Updated: Nov 29, 2022



Vlog link here


After my recent interview with Barbara Fisher for her 6 Degrees of John Keel podcast, I took her advice to go ahead and read the expanded edition of Vallee and Harris’ book Trinity: The Best Kept Secret. The link to that interview is here


The book does have some fascinating extra information in it, which this short presentation will make clear, making it worth getting first, before you invest in the first edition.


The main additions are in the latter part of the book: i.e. in a extra chapter 18 which details the team’s finding of a fifth witness, an older youth named Faustino Myers, who is Sabrina’s cousin and was raised by Jose’s father. He was a young man by the time Sabrina stayed on the ranch, but he had clear memories of the “angel-hair” materials that had been so prominently mentioned by the other witnesses.


Faustino had not known of this investigation prior to being contacted by the team and had never really spoken of the materials prior to this study. As with Sabrina, he was located after strenuous background checking and rechecking by Harris. His description of the materials tallied closely with that of Jose and Sabrina with some additional information about the color of glowing light that seemed to emanate from the material (from the ultraviolet) and its physical composition (was in bunches, not strings).

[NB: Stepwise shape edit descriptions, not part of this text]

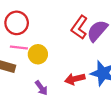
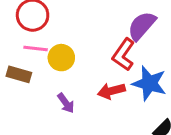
red L-shape: (79, 27) -> (123, 55), moved

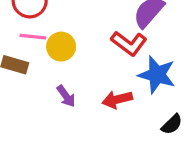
red L-shape: (123, 55) -> (129, 43), turned -88
red arrow: (111, 91) -> (117, 99), moved

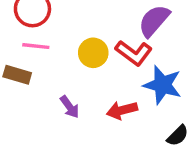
yellow circle: (61, 47) -> (93, 53), moved

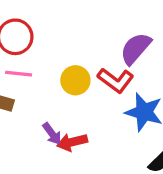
red arrow: (122, 110) -> (72, 142), moved

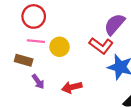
yellow circle: (75, 80) -> (60, 47), moved
purple arrow: (52, 134) -> (38, 82), moved

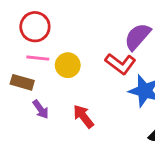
red arrow: (72, 87) -> (83, 116), turned 66

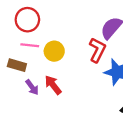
red L-shape: (120, 64) -> (97, 50), turned -100
red arrow: (83, 116) -> (53, 85), moved

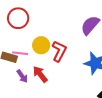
pink line: (30, 45) -> (20, 53), moved
red L-shape: (97, 50) -> (59, 51), moved

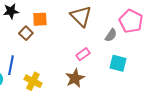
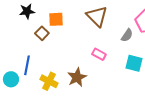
pink rectangle: (83, 54) -> (99, 54), turned 64
brown star: (75, 78) -> (77, 77), moved

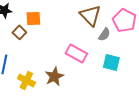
brown triangle: (97, 16) -> (90, 15), moved
pink rectangle: (99, 54) -> (76, 53), size x1.5

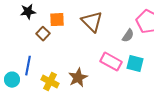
brown triangle: (90, 15) -> (92, 22), moved
pink rectangle: (76, 53) -> (111, 62), moved

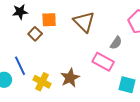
gray semicircle: (128, 36) -> (116, 43), moved
cyan square: (135, 64) -> (127, 85), moved
blue line: (28, 66) -> (20, 66), turned -36

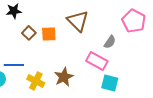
orange square: (49, 20) -> (49, 34), moved
blue line: (20, 66) -> (14, 65), turned -66
cyan square: (127, 85) -> (110, 83), moved

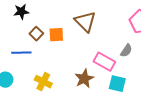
gray semicircle: (110, 42) -> (126, 51), moved
blue line: (14, 65) -> (21, 53), moved
brown star: (64, 77) -> (84, 79), moved

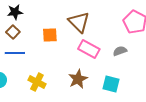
brown square: (36, 34) -> (13, 32), moved
gray semicircle: (126, 51) -> (120, 51), turned -144
pink rectangle: (104, 62) -> (89, 49), moved

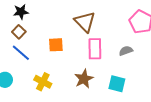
orange square: (50, 35) -> (56, 45), moved
pink rectangle: (89, 49) -> (95, 49), turned 60
blue line: (15, 53) -> (21, 53), turned 42

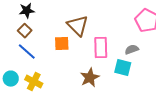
brown triangle: (85, 22) -> (78, 26), moved
yellow cross: (43, 82) -> (34, 82), moved
cyan square: (117, 84) -> (123, 68), moved

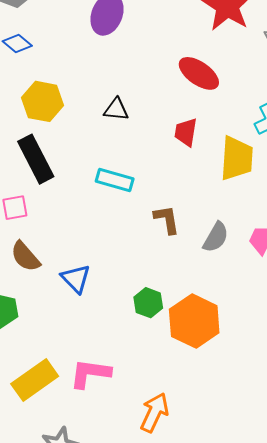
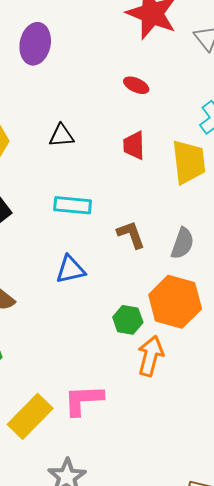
red ellipse: (199, 73) -> (136, 85), size x0.6
blue triangle: (76, 279) -> (70, 269), moved, turned -48
orange hexagon: (194, 321) -> (175, 302), moved
orange arrow: (154, 412) -> (150, 356), moved

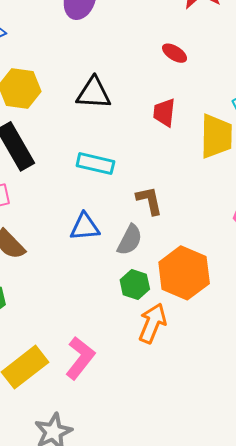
black triangle: (61, 136) -> (94, 93), size x1.4
gray semicircle: (182, 243) -> (130, 240), moved
pink L-shape: (83, 400) -> (80, 358), turned 123

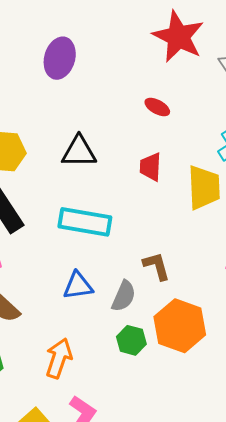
cyan rectangle: (95, 164) -> (85, 222), size x1.4
brown L-shape: (149, 200) -> (157, 266), moved
orange arrow: (152, 323) -> (59, 358), moved

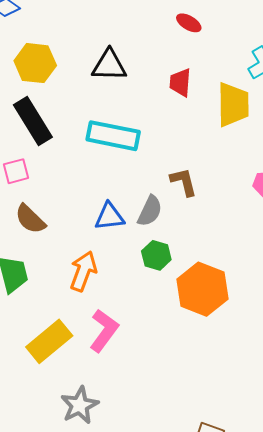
blue triangle: (78, 286) -> (109, 217), moved
orange hexagon: (180, 326) -> (202, 289), moved

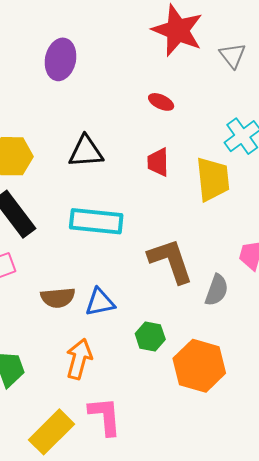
brown L-shape: (184, 182) -> (171, 261), size x1.6
gray semicircle: (150, 211) -> (217, 290), moved
brown semicircle: (30, 219) -> (58, 298), moved, turned -44
pink L-shape: (104, 331) -> (105, 416), turned -36

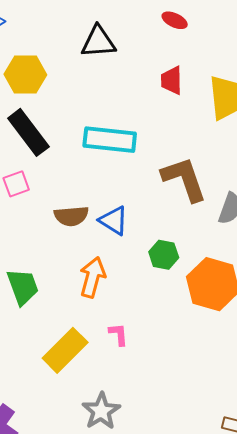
black triangle: (86, 152) -> (98, 42), moved
blue triangle: (100, 302) -> (114, 221), turned 44
pink L-shape: (105, 416) -> (118, 334), size x0.6

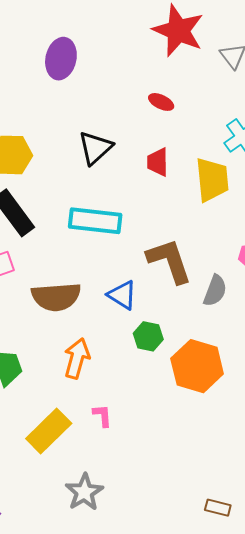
black triangle: (98, 42) -> (95, 148), moved, turned -39
brown semicircle: (71, 216) -> (56, 297), size x1.4
blue triangle: (114, 221) -> (122, 295), moved

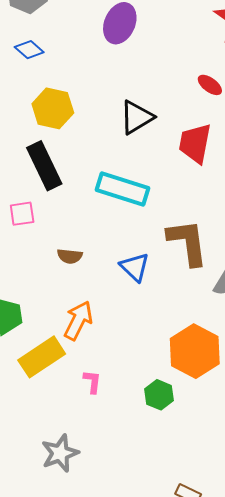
red trapezoid: (158, 162) -> (195, 143), size x1.4
brown semicircle: (56, 297) -> (70, 256), size x0.5
green hexagon: (148, 336) -> (159, 395), moved
yellow rectangle: (49, 431) -> (42, 357), moved

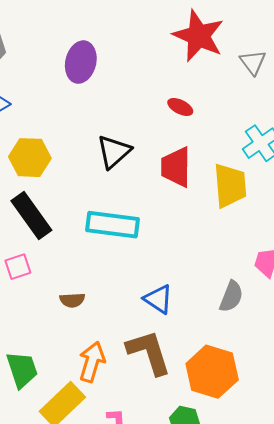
brown L-shape: (188, 242) -> (149, 352), moved
blue triangle: (135, 267) -> (158, 299), moved

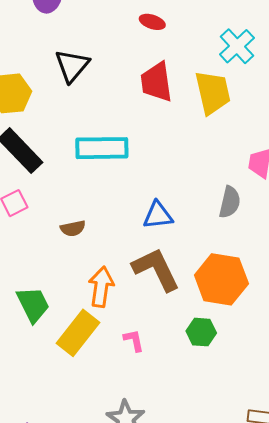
black triangle: (114, 152) -> (72, 66), moved
blue triangle: (158, 299) -> (158, 215), turned -32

Another fascinating aside recounted in the book is clear evidence of an attempt at witness tampering by an unknown agent who phoned Sabrina prior to one of her scheduled interview sessions with Harris. This unknown person claimed to be a member of the Vallee-Harris team and told Sabrina that, for personal reasons, Harris was going to be unable to meet with her for their scheduled interview, which was a lie. Harris found out about this call when she phoned in order to confirm their meeting.


Obviously, no one knows who placed the call, and as Vallee puts it, any number of intelligence services, or frankly cranks and hackers can do this sort of thing, so he advised Harris and the team to ignore it, which they did, and there were no more reported instances—at least as of the publishing of the book.


Vallee uses some observations of Canadian UFO investigator Wilbert Smith (later in the book an editor misses a misspelling of Smith's name and calls him Wilbur) to craft an even more expansive conclusion to this edition of Trinity.


While the Falcon Lake case that I mentioned in my review of Trinity (Part 2) still doesn’t appear in Vallee’s round up (Smith’s comments reflect physical materials that the Canadian government had collected prior to the Falcon Lake incident), Vallee is able to use Smith’s comments during a press conference in 1958 to demonstrate that whatever secrets “might be known” about these kinds of events are either held at levels so beyond Top Secret that they are not even known in regular government circles, or are so compartmentalized within existing agencies that it may be impossible to ever access them.


In other words, the vaunted goal of “Disclosure” may itself be part of the game alphabet agencies play with themselves, and with us.


As a final note to this ongoing chapter, I’ll briefly mention that I recently received an email from a colleague with a link to an online series called The Superhumanities. Week 1 of that series featured a roundtable with Whitley Strieber, Diana Walsh Pasulka, Jeffrey Kripal and John Phillip Santos. A little over 40 minutes into the event, Santos basically expresses the same event synchronicities over time and space with regard to the Trinity explosion (let’s follow Vallee and not call it a test) as I do in my Part 1 of this series.


It's nice to know that the old brain inside my head is still making the important connections. Fame is not necessary for one to be basically correct, or at least thoughtful (this is my anti-academic poke at the institutions).


This blog is not going to reproduce all the notable quotations that I’ll record in my vlog, simply because it’s tiresome to do so. Listen to the recording linked above. Vallee’s closing comments are all that are needed here:


“Although pointedly ignored by academic scientists, these incidents are rich with images that have been subliminally injected into our collective psyche and actually amplified by the studious neglect of our leading intellectuals. They still work today inside of us, and they continue to impact human consciousness, through the worldwide media, hinting at cosmic truths.


We ignore them at our peril.


Because of the pressing enigma those undeniable cases present, the story of the Trinity UFO crash remains as a document in human history that we must keep reading, without ever the luxury of firmly turning the page, and closing the book.” (Trinity: 313 2nd ed).